Entre las voces de la landa que aparecen en la quinta parte del libro aparece la de Jean, que también tiene otra tesitura. Un largo aliento, un poco más poético que el de Paul, y más reflexivo, nos va dando pautas para entender la historia. Es Jean quien dice que el sentimiento que reinaba entre Claire y Paul “no era amor. Tampoco era una especie de perdón automático. Era una solidaridad misteriosa. Era un vínculo sin origen… Con el paso de los años habían descubierto una complicidad. Ésta fue creciendo. Era una fidelidad que se impuso sobre ellos y que según iba pasando el tiempo tenía la particularidad de desbaratar toda complicación de amor propio, de suspender cualquier crítica, de no suscitar jamás la menor irritación del uno contra el otro”.

“A veces, cuando un hermano y una hermana no se odian, se quieren más que los enamorados”, nos dice Jean, y es capaz de comprender los vínculos e intercambios entre estos dos hermanos, como un espectador ausente, pero también de comprender a la Claire misma de una manera distinta a como la comprende su hermano.

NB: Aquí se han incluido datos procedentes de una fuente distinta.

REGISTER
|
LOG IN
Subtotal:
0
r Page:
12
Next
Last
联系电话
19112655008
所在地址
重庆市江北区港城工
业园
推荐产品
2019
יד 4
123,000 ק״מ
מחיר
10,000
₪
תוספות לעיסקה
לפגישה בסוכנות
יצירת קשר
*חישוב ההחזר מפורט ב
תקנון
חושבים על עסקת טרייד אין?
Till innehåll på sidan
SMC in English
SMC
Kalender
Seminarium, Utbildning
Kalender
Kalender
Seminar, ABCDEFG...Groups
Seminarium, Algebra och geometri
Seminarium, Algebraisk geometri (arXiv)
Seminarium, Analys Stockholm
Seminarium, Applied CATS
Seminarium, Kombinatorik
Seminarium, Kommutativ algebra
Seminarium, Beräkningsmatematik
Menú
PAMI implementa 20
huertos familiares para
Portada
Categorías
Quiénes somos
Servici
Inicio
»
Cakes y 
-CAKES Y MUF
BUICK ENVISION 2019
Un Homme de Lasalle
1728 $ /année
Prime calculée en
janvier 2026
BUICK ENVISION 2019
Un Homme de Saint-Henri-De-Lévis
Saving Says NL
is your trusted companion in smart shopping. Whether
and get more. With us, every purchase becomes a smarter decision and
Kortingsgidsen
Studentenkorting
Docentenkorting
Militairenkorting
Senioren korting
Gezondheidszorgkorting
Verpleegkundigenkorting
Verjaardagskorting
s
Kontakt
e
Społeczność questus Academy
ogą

Es quizá Jean quien la percibe desde una concepción un tanto mística, cuando dice que a Claire “le gustaba sentir ese tiempo muy antiguo que leemos en las rocas, ese tiempo que se anima en el sol, ese tiempo que precede a la vida, ese tiempo que levanta las olas del mar… perspectiva desprovista de horizonte que se hunde en el infinito, éxtasis enviando sin fin su extraño polvo al cielo. Dios es tan antiguo”.

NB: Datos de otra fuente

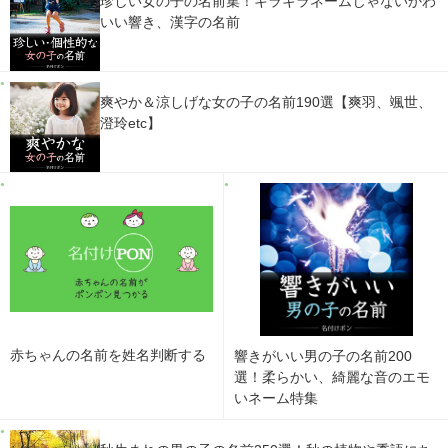
珍しい女の子の名前集！キラキラネームじゃないかわ
いい響き、漢字の名前
爽やか＆涼しげな女の子の名前190選【爽羽、颯世、
澄玲etc】
赤ちゃんの名前を姓名判断する
響きがいい男の子の名前200
選！柔らかい、綺麗な音のエモ
いネーム特集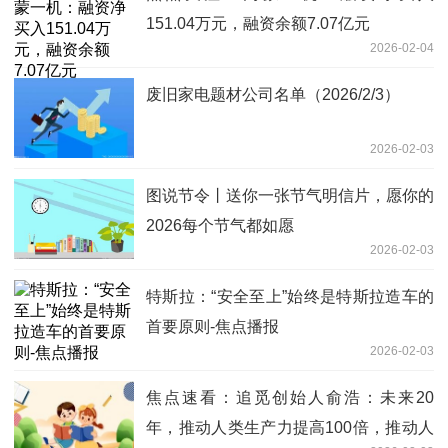
151.04万元，融资余额7.07亿元
2026-02-04
废旧家电题材公司名单（2026/2/3）
2026-02-03
图说节令丨送你一张节气明信片，愿你的
2026每个节气都如愿
2026-02-03
特斯拉：“安全至上”始终是特斯拉造车的
首要原则-焦点播报
2026-02-03
焦点速看：追觅创始人俞浩：未来20
年，推动人类生产力提高100倍，推动人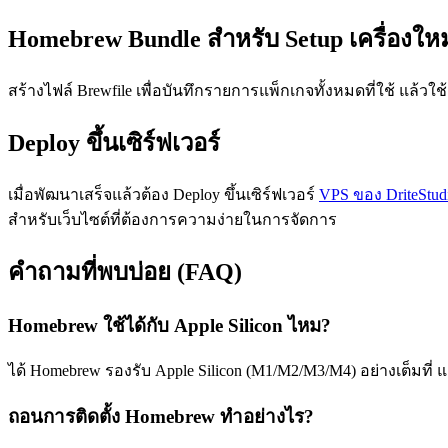
Homebrew Bundle สำหรับ Setup เครื่องใหม
สร้างไฟล์ Brewfile เพื่อบันทึกรายการแพ็กเกจทั้งหมดที่ใช้ แล้วใช้ 
Deploy ขึ้นเซิร์ฟเวอร์
เมื่อพัฒนาเสร็จแล้วต้อง Deploy ขึ้นเซิร์ฟเวอร์
VPS ของ DriteStud
สำหรับเว็บไซต์ที่ต้องการความง่ายในการจัดการ
คำถามที่พบบ่อย (FAQ)
Homebrew ใช้ได้กับ Apple Silicon ไหม?
ได้ Homebrew รองรับ Apple Silicon (M1/M2/M3/M4) อย่างเต็มที่ แค่ 
ถอนการติดตั้ง Homebrew ทำอย่างไร?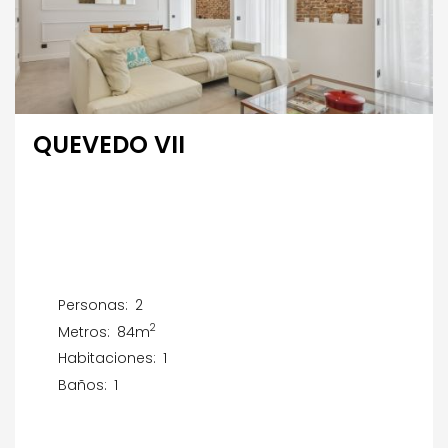
QUEVEDO VII
Personas:
2
2
Metros:
84m
Habitaciones:
1
Baños:
1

Tal vez también es quien la comprende como mujer cuando dice que “las mujeres necesitan a los hombres para que ellos las consuelen de algo inexplicable”. Pues sin duda Claire necesitaba ser consolada de algo que nunca entenderemos. Y también es Jean quien la comprende como ser humano, cuando dice que “el camino que ella había emprendido era más el camino de otro mundo que el camino del amor”, un camino donde Dios era muy violento, porque era el mismo Tiempo.

En varios momentos parece que Claire es el alter ego de Pascal Quignard. No sólo en su inmersión vital y profesional en la palabra, sino también por su pasión propensa a la soledad y por su amor a la música. De Quignard sabemos que adoptó un aislamiento voluntario para escribir, y que también ha sido músico. Pareciera que Claire, y a pesar de vivir por y para el lenguaje, al igual que Quignard, vindica con su existencia lo que el autor ha afirmado alguna vez: “Hay que ser el más secreto de los hombres; no revelar el secreto a nadie, ni siquiera la lengua. El propio corazón no debe descubrirse a ningún precio. El verdadero designio no es acceder a una improbable realidad, sino quemarse lo más cerca de la luz”.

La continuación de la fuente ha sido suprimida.